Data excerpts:

_ _ _ _

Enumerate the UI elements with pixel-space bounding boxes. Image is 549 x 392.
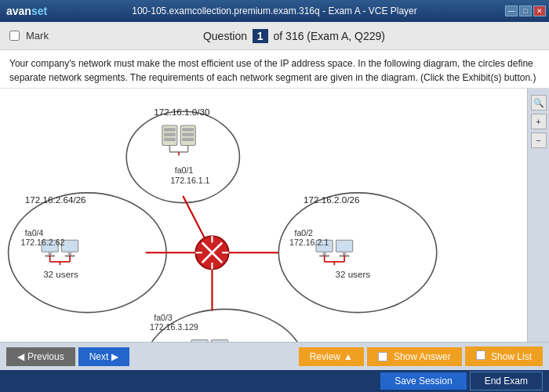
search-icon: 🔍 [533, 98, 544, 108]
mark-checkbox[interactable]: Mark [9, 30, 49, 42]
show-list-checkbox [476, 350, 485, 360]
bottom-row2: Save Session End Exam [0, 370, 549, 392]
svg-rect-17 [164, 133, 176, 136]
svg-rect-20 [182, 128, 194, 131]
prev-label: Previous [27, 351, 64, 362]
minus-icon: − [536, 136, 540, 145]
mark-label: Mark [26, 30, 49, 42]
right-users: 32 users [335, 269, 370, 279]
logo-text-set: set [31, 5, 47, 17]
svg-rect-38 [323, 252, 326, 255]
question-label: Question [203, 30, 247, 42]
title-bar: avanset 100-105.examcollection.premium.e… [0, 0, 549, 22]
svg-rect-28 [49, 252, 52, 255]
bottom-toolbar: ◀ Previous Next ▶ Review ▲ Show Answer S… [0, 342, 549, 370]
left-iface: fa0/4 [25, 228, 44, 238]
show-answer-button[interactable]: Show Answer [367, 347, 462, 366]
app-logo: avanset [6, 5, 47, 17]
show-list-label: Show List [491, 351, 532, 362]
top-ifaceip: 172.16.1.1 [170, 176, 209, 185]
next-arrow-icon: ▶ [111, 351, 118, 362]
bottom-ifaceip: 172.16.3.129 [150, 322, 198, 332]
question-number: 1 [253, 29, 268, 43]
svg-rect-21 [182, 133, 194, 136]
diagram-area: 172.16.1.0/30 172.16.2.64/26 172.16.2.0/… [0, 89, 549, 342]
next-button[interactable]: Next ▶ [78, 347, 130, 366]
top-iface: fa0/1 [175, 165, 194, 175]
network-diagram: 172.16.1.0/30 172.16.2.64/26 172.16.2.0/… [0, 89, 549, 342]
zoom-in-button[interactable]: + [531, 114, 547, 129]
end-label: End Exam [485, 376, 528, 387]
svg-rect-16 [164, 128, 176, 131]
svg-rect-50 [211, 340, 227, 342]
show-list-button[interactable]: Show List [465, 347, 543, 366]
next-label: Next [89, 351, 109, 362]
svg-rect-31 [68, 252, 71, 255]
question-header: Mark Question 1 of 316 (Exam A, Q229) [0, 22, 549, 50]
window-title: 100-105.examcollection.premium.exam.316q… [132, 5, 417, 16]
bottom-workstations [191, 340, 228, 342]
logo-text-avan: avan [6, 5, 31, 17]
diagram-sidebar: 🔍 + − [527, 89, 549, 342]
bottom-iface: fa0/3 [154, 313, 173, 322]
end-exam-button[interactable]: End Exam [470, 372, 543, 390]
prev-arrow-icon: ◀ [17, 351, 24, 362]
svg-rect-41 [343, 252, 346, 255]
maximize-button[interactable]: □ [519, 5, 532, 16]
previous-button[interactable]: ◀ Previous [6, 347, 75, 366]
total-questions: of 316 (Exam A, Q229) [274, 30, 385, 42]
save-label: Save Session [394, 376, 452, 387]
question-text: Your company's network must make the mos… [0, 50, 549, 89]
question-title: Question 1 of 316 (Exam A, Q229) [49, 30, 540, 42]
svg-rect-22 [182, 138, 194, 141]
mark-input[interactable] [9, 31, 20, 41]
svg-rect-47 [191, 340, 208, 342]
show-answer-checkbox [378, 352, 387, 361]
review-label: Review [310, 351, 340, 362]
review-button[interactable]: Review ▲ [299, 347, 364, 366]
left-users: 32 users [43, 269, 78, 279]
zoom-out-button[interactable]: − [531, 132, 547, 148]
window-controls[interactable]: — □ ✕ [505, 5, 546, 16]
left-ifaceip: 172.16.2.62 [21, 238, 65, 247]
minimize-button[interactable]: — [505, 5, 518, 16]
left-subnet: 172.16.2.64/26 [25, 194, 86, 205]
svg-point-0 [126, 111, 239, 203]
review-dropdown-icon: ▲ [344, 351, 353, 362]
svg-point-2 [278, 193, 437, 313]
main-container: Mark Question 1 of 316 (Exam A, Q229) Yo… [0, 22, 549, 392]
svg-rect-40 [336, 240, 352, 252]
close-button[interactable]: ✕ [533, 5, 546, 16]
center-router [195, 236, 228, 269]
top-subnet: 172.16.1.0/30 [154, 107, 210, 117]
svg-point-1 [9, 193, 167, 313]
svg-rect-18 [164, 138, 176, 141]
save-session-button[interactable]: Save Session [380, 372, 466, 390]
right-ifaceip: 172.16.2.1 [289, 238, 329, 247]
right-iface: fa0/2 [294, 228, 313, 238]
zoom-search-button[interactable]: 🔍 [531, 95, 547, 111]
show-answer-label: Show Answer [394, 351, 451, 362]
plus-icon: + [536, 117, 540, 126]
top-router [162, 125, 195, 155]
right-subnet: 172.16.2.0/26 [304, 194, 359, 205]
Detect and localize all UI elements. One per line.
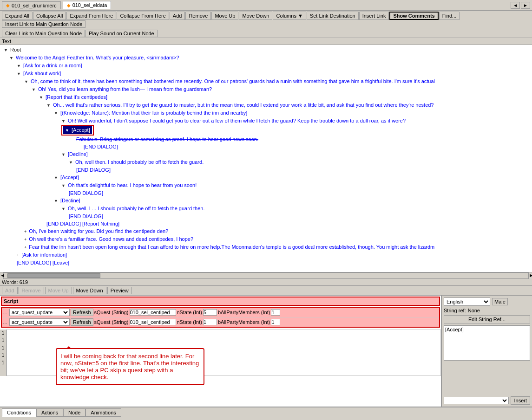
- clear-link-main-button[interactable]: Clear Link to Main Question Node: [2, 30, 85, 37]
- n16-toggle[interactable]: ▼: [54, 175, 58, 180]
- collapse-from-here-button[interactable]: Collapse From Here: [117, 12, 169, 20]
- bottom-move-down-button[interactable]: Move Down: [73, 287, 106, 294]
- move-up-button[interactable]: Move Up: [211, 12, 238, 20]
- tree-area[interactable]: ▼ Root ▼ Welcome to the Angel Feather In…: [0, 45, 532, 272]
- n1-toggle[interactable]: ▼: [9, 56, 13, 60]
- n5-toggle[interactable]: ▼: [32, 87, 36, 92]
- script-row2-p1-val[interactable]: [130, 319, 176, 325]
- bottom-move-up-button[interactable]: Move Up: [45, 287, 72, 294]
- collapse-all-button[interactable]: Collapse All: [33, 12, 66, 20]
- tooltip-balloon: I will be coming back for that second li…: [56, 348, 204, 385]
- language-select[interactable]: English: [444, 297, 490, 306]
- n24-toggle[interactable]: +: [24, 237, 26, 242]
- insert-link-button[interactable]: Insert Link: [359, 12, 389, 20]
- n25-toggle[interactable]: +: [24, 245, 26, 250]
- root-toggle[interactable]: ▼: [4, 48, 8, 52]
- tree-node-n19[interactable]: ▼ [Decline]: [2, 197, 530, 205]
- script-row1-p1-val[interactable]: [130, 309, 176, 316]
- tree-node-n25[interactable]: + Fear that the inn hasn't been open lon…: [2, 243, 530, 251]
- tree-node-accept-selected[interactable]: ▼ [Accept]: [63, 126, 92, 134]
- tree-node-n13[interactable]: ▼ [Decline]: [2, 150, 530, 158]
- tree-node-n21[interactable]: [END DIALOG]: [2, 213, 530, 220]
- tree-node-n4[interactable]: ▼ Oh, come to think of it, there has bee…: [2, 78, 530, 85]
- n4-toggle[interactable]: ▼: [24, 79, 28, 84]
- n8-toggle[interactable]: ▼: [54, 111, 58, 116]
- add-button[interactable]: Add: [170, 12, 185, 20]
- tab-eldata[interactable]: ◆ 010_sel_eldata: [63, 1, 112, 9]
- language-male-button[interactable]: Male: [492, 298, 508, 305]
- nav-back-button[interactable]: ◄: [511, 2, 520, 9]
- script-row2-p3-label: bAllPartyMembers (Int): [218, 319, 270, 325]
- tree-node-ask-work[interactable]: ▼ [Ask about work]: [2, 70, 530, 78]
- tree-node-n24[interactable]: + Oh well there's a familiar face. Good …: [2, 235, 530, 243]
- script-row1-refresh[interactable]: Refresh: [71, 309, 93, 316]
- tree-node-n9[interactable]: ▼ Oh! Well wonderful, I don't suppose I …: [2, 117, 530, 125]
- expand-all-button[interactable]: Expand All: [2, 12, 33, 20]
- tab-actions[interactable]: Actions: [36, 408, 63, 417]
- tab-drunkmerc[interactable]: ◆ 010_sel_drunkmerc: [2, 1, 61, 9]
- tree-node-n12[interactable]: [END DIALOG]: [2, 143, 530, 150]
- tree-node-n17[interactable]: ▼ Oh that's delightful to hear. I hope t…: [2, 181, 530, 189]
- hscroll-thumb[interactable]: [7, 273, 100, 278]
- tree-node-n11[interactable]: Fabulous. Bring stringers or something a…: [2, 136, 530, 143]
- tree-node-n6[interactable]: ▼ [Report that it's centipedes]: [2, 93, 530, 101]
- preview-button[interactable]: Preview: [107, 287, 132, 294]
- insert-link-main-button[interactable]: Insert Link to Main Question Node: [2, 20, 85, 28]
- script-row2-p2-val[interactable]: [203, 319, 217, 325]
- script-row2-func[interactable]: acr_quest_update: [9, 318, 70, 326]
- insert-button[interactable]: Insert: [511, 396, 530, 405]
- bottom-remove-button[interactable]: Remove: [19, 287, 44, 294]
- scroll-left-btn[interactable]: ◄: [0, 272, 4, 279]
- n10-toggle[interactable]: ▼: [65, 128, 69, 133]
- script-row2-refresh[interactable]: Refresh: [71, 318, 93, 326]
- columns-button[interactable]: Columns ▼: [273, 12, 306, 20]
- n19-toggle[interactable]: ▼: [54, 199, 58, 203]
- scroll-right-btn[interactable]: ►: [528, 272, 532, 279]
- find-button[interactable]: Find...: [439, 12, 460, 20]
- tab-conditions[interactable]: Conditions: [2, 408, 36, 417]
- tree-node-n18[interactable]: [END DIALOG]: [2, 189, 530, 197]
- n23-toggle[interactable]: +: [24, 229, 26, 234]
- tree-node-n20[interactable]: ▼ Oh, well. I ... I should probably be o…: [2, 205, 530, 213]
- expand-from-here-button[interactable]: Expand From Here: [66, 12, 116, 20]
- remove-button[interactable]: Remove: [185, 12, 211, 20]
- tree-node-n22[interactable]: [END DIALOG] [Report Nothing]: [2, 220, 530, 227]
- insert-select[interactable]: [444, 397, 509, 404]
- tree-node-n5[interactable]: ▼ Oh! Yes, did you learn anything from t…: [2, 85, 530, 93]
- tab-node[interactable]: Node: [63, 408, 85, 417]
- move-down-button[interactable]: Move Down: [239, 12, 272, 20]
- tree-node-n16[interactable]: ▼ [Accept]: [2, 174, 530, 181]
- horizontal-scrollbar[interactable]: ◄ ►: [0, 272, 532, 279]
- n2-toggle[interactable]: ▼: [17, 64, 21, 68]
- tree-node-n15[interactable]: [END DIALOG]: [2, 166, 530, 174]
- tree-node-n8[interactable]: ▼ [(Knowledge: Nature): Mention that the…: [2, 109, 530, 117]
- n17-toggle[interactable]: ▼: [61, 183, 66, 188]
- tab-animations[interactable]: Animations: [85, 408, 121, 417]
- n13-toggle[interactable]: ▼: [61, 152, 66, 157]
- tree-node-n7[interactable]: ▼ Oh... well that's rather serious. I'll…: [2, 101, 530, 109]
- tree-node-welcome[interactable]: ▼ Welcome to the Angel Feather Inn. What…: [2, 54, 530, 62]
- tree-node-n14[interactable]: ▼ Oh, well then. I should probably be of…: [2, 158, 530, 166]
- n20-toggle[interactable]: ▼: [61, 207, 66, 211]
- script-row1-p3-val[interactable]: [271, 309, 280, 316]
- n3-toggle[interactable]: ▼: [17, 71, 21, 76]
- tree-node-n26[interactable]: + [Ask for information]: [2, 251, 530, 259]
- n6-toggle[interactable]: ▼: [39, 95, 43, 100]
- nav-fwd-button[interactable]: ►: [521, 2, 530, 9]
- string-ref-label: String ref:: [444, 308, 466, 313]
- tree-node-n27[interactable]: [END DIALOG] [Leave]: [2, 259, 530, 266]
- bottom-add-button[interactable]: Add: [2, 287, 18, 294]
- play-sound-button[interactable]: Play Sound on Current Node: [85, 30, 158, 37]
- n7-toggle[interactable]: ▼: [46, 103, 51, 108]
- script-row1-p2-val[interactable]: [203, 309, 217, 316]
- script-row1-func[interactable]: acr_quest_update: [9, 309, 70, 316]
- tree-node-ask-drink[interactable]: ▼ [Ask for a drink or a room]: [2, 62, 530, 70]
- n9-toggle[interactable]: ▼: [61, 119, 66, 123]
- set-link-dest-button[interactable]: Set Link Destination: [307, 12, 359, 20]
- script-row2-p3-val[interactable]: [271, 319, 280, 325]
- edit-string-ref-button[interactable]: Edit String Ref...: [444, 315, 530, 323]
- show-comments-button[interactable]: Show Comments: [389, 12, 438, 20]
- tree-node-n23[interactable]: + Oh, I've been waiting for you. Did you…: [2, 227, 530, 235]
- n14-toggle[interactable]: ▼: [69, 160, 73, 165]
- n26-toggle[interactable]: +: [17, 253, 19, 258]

_ _ _ _

Directions — Pull out every line of the records above that contains the word "search".

Solution to the problem —
search-icon: 🔍 [533, 98, 544, 108]
zoom-search-button[interactable]: 🔍 [531, 95, 547, 111]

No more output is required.